Uncle Chartreuse looked puzzled. “I don’t think it comes any other way.” I didn’t quite understand. Maybe it had something to do with the artist.

“Well, who painted it?”

“Edvard Munch.” My head recoiled in shock.

“What? You had Edvard Munch paint you?” It was a sudden, horribly underthought question. Munch died before Uncle Chartreuse was born.

“I think he found himself a more apt model,” he chuckled. “It’s called Self Portrait with Burning Cigarette, an 1895 piece if I recall correctly.” I felt foolish, but the physical resemblance was absolute.

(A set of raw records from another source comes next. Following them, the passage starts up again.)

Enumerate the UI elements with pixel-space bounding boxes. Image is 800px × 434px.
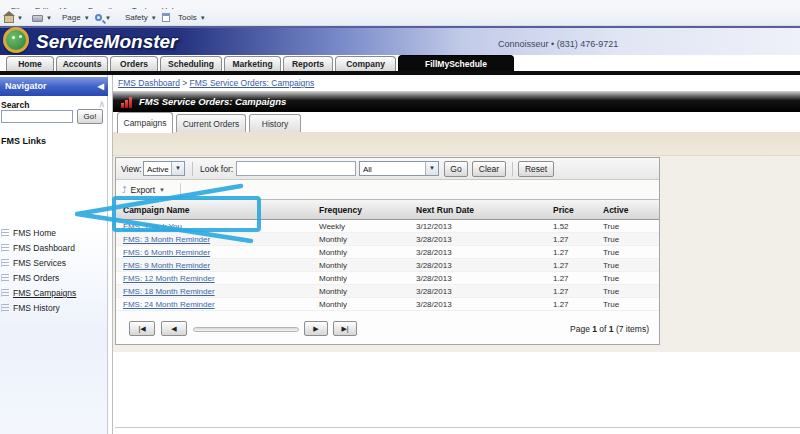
list-icon (1, 259, 9, 267)
clear-button[interactable]: Clear (472, 161, 506, 177)
campaign-link[interactable]: FMS: 6 Month Reminder (123, 248, 210, 257)
active-cell: True (603, 248, 619, 257)
logo-text: ServiceMonster (36, 31, 178, 53)
tools-menu-button[interactable]: Tools ▼ (178, 11, 206, 24)
category-select[interactable]: All ▼ (359, 161, 439, 176)
column-header-campaign-name[interactable]: Campaign Name (123, 205, 190, 215)
look-for-label: Look for: (200, 164, 233, 174)
toolbar-band (113, 132, 800, 156)
chevron-down-icon: ▼ (46, 15, 52, 21)
column-header-frequency[interactable]: Frequency (319, 205, 362, 215)
pagination-bar: |◀ ◀ ▶ ▶| Page 1 of 1 (7 items) (116, 320, 659, 338)
document-icon (162, 13, 170, 22)
price-cell: 1.27 (553, 300, 569, 309)
tab-fillmyschedule[interactable]: FillMySchedule (398, 55, 514, 71)
campaign-name-cell: FMS: 6 Month Reminder (123, 248, 210, 257)
subtab-current-orders[interactable]: Current Orders (176, 114, 246, 133)
page-slider[interactable] (193, 327, 299, 332)
print-button[interactable]: ▼ (32, 11, 52, 24)
tab-reports[interactable]: Reports (283, 56, 333, 71)
table-row: FMS: 12 Month ReminderMonthly3/28/20131.… (116, 272, 659, 285)
active-cell: True (603, 300, 619, 309)
total-pages: 1 (609, 324, 614, 334)
prev-page-button[interactable]: ◀ (161, 321, 187, 336)
column-header-next-run-date[interactable]: Next Run Date (416, 205, 474, 215)
price-cell: 1.27 (553, 261, 569, 270)
page-info: Page 1 of 1 (7 items) (570, 324, 649, 334)
table-header-row: Campaign NameFrequencyNext Run DatePrice… (116, 199, 659, 220)
chevron-down-icon: ▼ (105, 15, 111, 21)
next-run-date-cell: 3/28/2013 (416, 248, 452, 257)
price-cell: 1.27 (553, 235, 569, 244)
first-page-button[interactable]: |◀ (129, 321, 155, 336)
zoom-menu-button[interactable]: ▼ (95, 11, 111, 24)
campaign-link[interactable]: FMS: 18 Month Reminder (123, 287, 215, 296)
search-input[interactable] (1, 110, 73, 123)
app-window: FileEditViewFavoritesToolsHelp ▼ ▼ Page … (0, 0, 800, 434)
campaign-link[interactable]: FMS: 9 Month Reminder (123, 261, 210, 270)
chevron-down-icon: ▼ (151, 15, 157, 21)
sidebar-item-fms-dashboard[interactable]: FMS Dashboard (1, 242, 75, 254)
frequency-cell: Monthly (319, 235, 347, 244)
sidebar-item-label: FMS Services (13, 258, 66, 268)
chevron-down-icon: ▼ (425, 162, 438, 175)
safety-menu-button[interactable]: Safety ▼ (125, 11, 157, 24)
sidebar-item-fms-history[interactable]: FMS History (1, 302, 60, 314)
sidebar-item-fms-orders[interactable]: FMS Orders (1, 272, 59, 284)
active-cell: True (603, 287, 619, 296)
bar-chart-icon (121, 97, 135, 108)
tab-scheduling[interactable]: Scheduling (160, 56, 222, 71)
last-page-button[interactable]: ▶| (333, 321, 357, 336)
frequency-cell: Monthly (319, 274, 347, 283)
tab-company[interactable]: Company (335, 56, 396, 71)
search-label: Search (1, 100, 29, 110)
next-run-date-cell: 3/28/2013 (416, 300, 452, 309)
subtab-campaigns[interactable]: Campaigns (117, 112, 173, 133)
look-for-input[interactable] (236, 161, 356, 176)
sidebar-item-fms-services[interactable]: FMS Services (1, 257, 66, 269)
table-body: FMS: Thank YouWeekly3/12/20131.52TrueFMS… (116, 220, 659, 311)
home-button[interactable]: ▼ (4, 11, 23, 24)
export-button[interactable]: ⤴ Export ▼ (122, 183, 165, 197)
tab-home[interactable]: Home (6, 56, 54, 71)
view-select[interactable]: Active ▼ (143, 161, 185, 176)
tab-marketing[interactable]: Marketing (224, 56, 281, 71)
search-go-button[interactable]: Go! (77, 109, 103, 124)
campaign-link[interactable]: FMS: 12 Month Reminder (123, 274, 215, 283)
tabs-underline (0, 71, 800, 75)
printer-icon (32, 15, 43, 22)
page-menu-button[interactable]: Page ▼ (62, 11, 90, 24)
sidebar-item-label: FMS Dashboard (13, 243, 75, 253)
scroll-up-icon[interactable]: ∧ (98, 99, 105, 109)
collapse-sidebar-icon[interactable]: ◀ (98, 82, 104, 91)
frequency-cell: Monthly (319, 261, 347, 270)
column-header-active[interactable]: Active (603, 205, 629, 215)
campaign-name-cell: FMS: 24 Month Reminder (123, 300, 215, 309)
breadcrumb-separator: > (180, 78, 190, 88)
tools-menu-label: Tools (178, 13, 197, 22)
next-page-button[interactable]: ▶ (304, 321, 328, 336)
document-button[interactable] (162, 11, 170, 24)
campaigns-grid-panel: View: Active ▼ Look for: All ▼ Go Clear … (115, 157, 660, 345)
campaign-link[interactable]: FMS: 24 Month Reminder (123, 300, 215, 309)
subtab-history[interactable]: History (249, 114, 301, 133)
breadcrumb-link-fms-service-orders-campaigns[interactable]: FMS Service Orders: Campaigns (190, 78, 315, 88)
breadcrumb-link-fms-dashboard[interactable]: FMS Dashboard (118, 78, 180, 88)
sidebar-item-fms-home[interactable]: FMS Home (1, 227, 56, 239)
go-button[interactable]: Go (444, 161, 468, 177)
sidebar-item-fms-campaigns[interactable]: FMS Campaigns (1, 287, 76, 299)
tab-accounts[interactable]: Accounts (56, 56, 108, 71)
chevron-down-icon: ▼ (171, 162, 184, 175)
campaign-link[interactable]: FMS: 3 Month Reminder (123, 235, 210, 244)
page-menu-label: Page (62, 13, 81, 22)
bottom-hairline (115, 427, 800, 428)
table-row: FMS: 3 Month ReminderMonthly3/28/20131.2… (116, 233, 659, 246)
page-title-bar: FMS Service Orders: Campaigns (113, 91, 800, 112)
reset-button[interactable]: Reset (518, 161, 554, 177)
fms-links-header: FMS Links (1, 136, 46, 146)
next-run-date-cell: 3/12/2013 (416, 222, 452, 231)
column-header-price[interactable]: Price (553, 205, 574, 215)
campaign-link[interactable]: FMS: Thank You (123, 222, 182, 231)
tab-orders[interactable]: Orders (110, 56, 158, 71)
app-header: ServiceMonster Connoisseur • (831) 476-9… (0, 26, 800, 55)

“Wow, you two look very similar. Is it original?”

“Of course not, artists have been doing portraits for thousands of years.”

“No, but I mean, is it a 1 of 1? Are there any duplicates?” Uncle Chartreuse shook his head.

“I normally loan it out to the National Gallery in Oslo, but I had a bit of a cigarette craving.” He smiled.

“Where did you get it? We were taught that Munch bequeathed all of his works to the city of Oslo when he died.” Uncle Chartreuse took a long sip of his Bloody Mary.

“Car boot sale.” I had no idea what that was, but didn’t bother to ask. I simply nodded slowly. A large question had been forming in my mind, an inappropriate question to be sure, but my curiosity rendered it a nuclear bomb in my throat. The launch sequence had been initiated, and I hoped what radiated from my mouth wouldn’t be so explosive as to create fission in our relationship.

“Alright, there’s no good way to ask this so I’m just going to throw it out there. Everything you have, everything about your lifestyle is dripping with wealth. You have to have a ton of money. Where did it all come from?”